When you shower, always remember to wash your ears. It’s hard not to say that in your “parenting” voice. Perhaps you even remember getting that advice as a kid. That’s the sort of memory that can remind you of simpler times as you wrap yourself in the nostalgia of youth.
But that advice can be rather helpful. Out-of-control earwax accumulation can cause a substantial number of problems, particularly for your hearing. And on top of that, earwax can harden up inside your ear and become really difficult to clean. Bottom line, you’ll be best off keeping those ears clean.
Excessive earwax? Eww!
We get it, earwax isn’t the most appealing of substances. And we’re not going to try to change your mind about that. But earwax does serve a purpose. Produced by specialized glands in your ear and churned outwards by the chewing motions of your jaw, earwax can help keep dirt and dust out of your ears.
So your ears will stay clean and healthy when they produce the ideal amount of earwax. However counterintuitive it sounds, the reality is that earwax itself is not a sign of bad hygiene.
The problems begin when your ears generate too much earwax. And, understandably, it can sometimes be a little bit challenging to tell when a healthy amount of earwax starts to outweigh its usefulness (literally).
What is the impact of accumulated earwax?
So, what happens as a result of excess earwax? Earwax that gets out of control and, over time, builds up, can cause several issues. Those issues include:
- Tinnitus: When you hear buzzing and ringing that isn’t really there, you’re usually dealing with a condition known as tinnitus. Earwax buildup can cause tinnitus symptoms to worsen or to appear.
- Infection: Excessive earwax can lead to ear infections. If fluid accumulates, it can become trapped behind plugged earwax.

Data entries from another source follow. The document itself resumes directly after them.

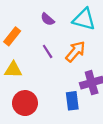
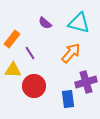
purple line: (48, 51) -> (30, 53), moved
red circle: (25, 103) -> (34, 86), moved

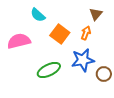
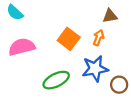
brown triangle: (96, 14) -> (110, 16), turned 40
cyan semicircle: (38, 15) -> (15, 12), moved

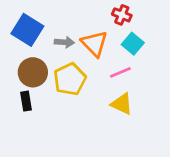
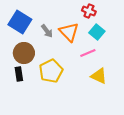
gray arrow: (64, 42) -> (47, 31), turned 48
yellow pentagon: (70, 79) -> (51, 71), moved
yellow triangle: (122, 104) -> (99, 76), moved

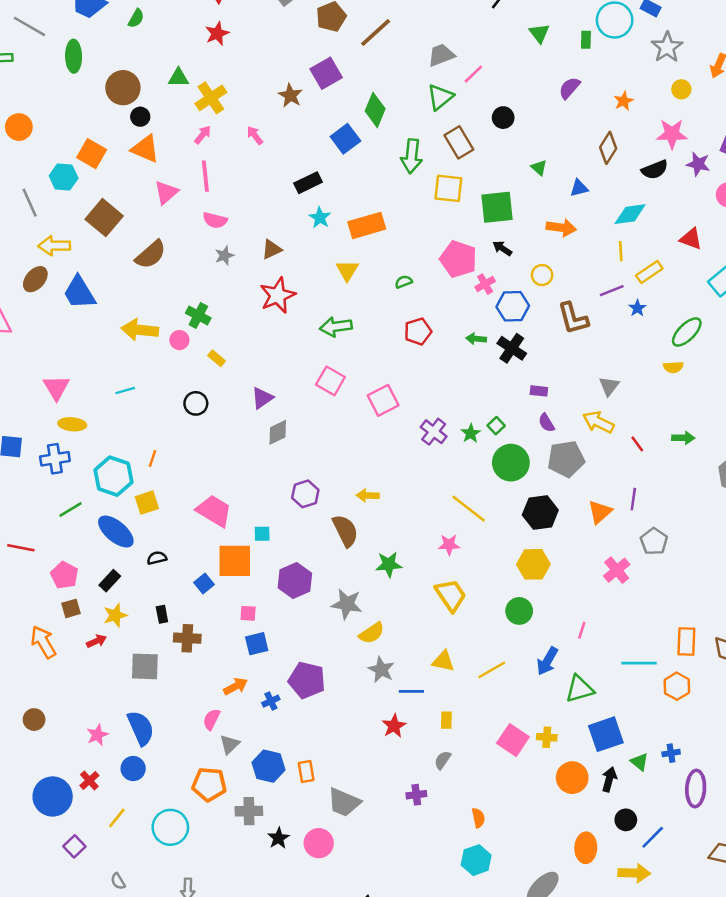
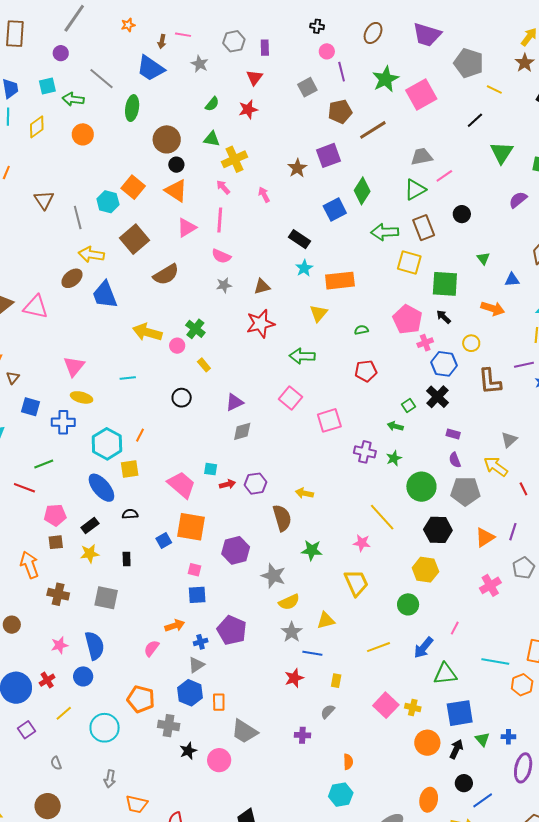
green semicircle: (136, 18) -> (212, 104), moved
green triangle: (539, 33) -> (502, 153), size x1.4
orange circle: (19, 127) -> (83, 134), moved
pink arrow: (203, 135) -> (223, 187), turned -91
green arrow: (412, 156) -> (385, 232), turned 72
black rectangle: (308, 183) -> (299, 239), turned 50
green arrow: (476, 339) -> (395, 426), moved
green square: (496, 426) -> (408, 405), moved
purple cross: (434, 432) -> (365, 452), turned -35
green line: (71, 510) -> (44, 464), moved
cyan square: (262, 534) -> (211, 469), moved
pink pentagon: (64, 575) -> (55, 515), turned 30
brown cross: (187, 638) -> (58, 594), moved
red arrow: (96, 641) -> (227, 484), moved
yellow triangle: (443, 661) -> (326, 620), moved, turned -36
gray triangle: (230, 744) -> (196, 665), moved

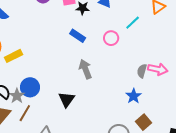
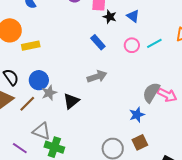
pink circle: (111, 38) -> (132, 45), moved
gray arrow: (85, 69) -> (97, 77), turned 78
gray semicircle: (142, 71) -> (151, 93), size x1.5
gray star: (17, 96) -> (49, 93), moved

- Dizziness: Your ability to maintain balance depends greatly on your inner ear. So when accumulated ear wax causes your inner ear to have issues, your balance can be affected, causing you to feel dizzy.

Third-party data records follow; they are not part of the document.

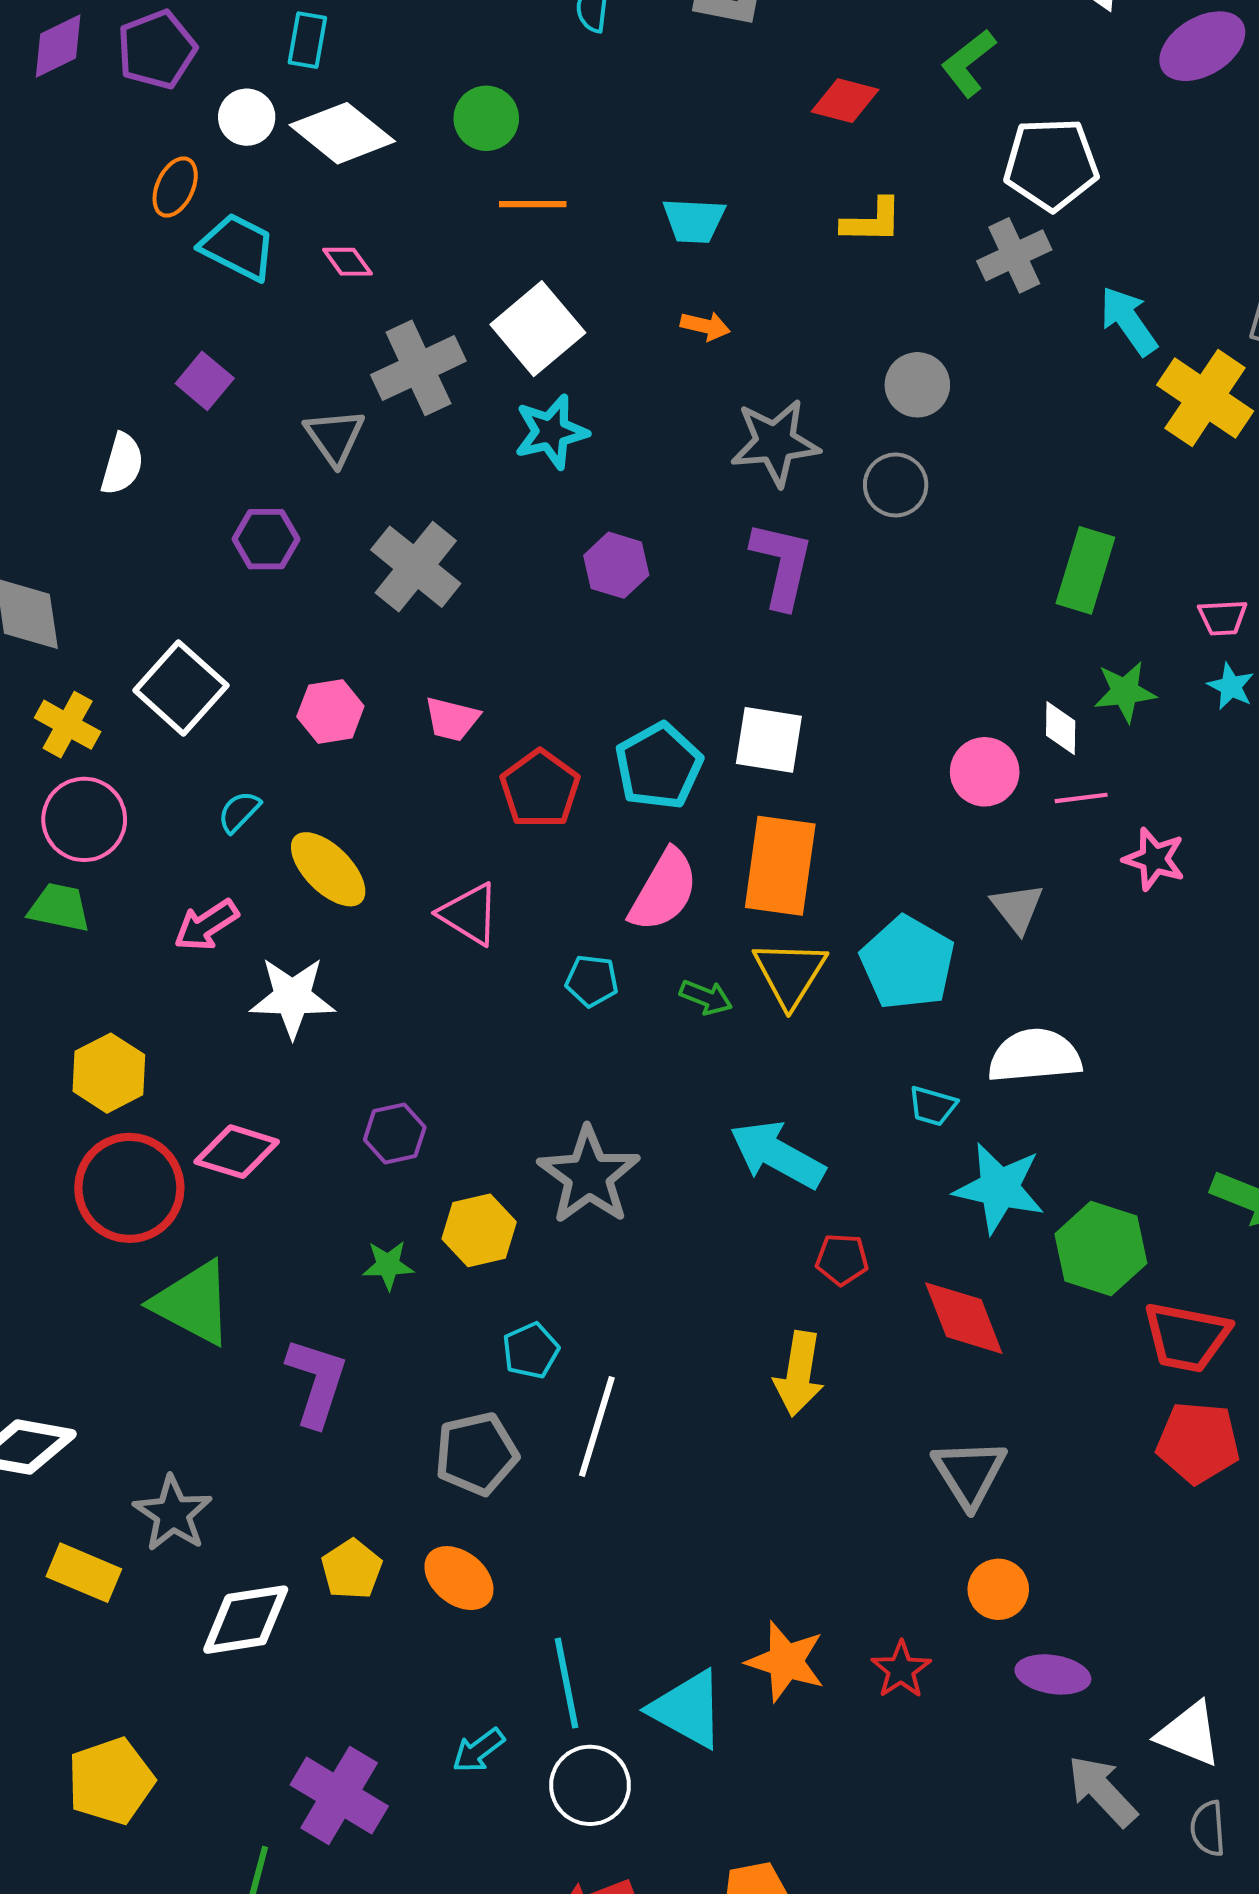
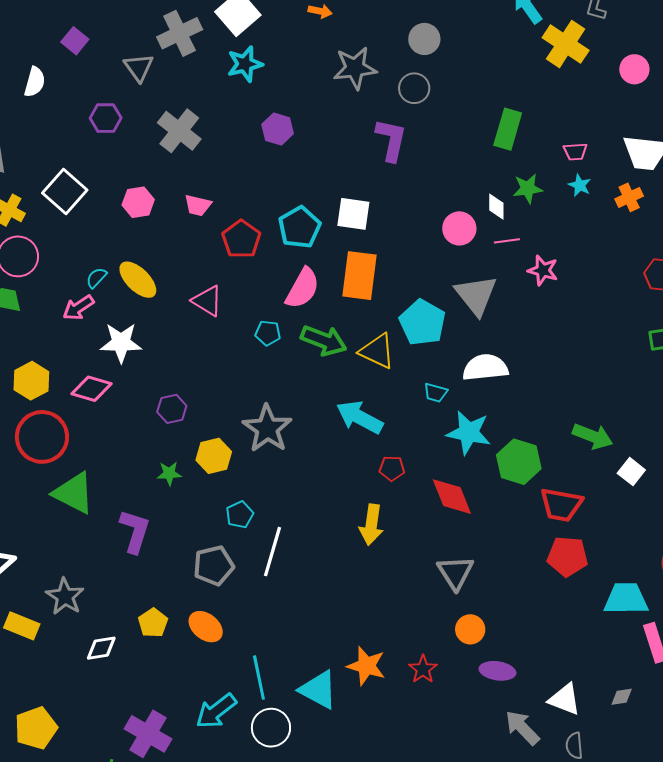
purple L-shape: (782, 565) -> (391, 140), moved
cyan semicircle: (239, 812) -> (96, 278), moved
gray triangle: (1017, 908) -> (476, 295), size x1.6
yellow triangle: (790, 973) -> (377, 351), moved, turned -36
green arrow: (706, 997) -> (324, 340), size x1.8
pink diamond: (237, 1152) -> (91, 389), moved
white diamond: (246, 1620) -> (101, 648), size x0.7
cyan arrow: (478, 1750) -> (216, 711), size x1.6

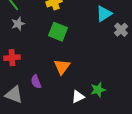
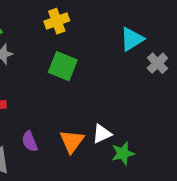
orange triangle: (62, 67) -> (72, 141), moved
white triangle: (78, 97) -> (102, 134), moved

- Earache: An earache is one of the most prevalent signs of excess earwax. Sometimes, it doesn’t hurt that bad, and other times it can really hurt. This typically happens when earwax is creating pressure in places that it shouldn’t be.
This list is just the beginning. Headaches and pain can occur because of unchecked earwax buildup. Excess earwax can hinder the functionality of hearing aids. This means that you may think your hearing aids are having problems when the real issue is a little bit too much earwax.

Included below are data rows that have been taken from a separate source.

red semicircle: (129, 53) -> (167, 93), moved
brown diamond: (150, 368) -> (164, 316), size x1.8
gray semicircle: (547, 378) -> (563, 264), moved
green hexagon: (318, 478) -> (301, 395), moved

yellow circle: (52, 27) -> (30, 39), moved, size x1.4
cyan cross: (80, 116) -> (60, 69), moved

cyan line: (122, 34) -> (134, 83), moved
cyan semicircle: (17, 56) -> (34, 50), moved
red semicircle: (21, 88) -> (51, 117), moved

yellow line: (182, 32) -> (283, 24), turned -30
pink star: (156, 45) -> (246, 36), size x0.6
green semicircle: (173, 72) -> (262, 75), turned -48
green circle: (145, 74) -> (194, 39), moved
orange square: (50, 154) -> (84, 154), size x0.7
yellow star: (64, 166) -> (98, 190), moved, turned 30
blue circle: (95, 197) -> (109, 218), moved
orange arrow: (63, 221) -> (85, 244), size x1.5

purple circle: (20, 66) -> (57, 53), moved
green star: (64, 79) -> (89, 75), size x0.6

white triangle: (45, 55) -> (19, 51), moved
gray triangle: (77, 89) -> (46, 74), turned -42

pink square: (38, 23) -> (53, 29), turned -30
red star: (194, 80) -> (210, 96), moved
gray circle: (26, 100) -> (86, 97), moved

Can your hearing be impacted by earwax?
The quick answer is yes. One of the most typical problems connected with excess earwax is hearing loss. Usually producing a kind of conductive hearing loss, earwax builds up in the ear canal, preventing sound waves and vibrations from getting in. Your hearing will typically return to normal after the wax is cleaned out.
But there can be sustained damage caused by accumulated earwax, particularly if the buildup gets severe enough. And tinnitus is also typically temporary but when earwax blockage persists, long-term damage can cause tinnitus to become an enduring condition.
Prevention, treatment, or both?
It’s a good idea to keep track of your earwax if you want to safeguard your hearing. It’s improper cleaning, not excess production that causes buildup in most instances (a cotton swab, for instance, will often compress the earwax in your ear rather than getting rid of it, eventually causing a blockage).
It will often require professional eradication of the wax that has become hardened to the point that you can’t remove it. The sooner you get that help, the sooner you’ll be capable of hearing again (and the sooner you’ll be capable of cleaning your ears the right way).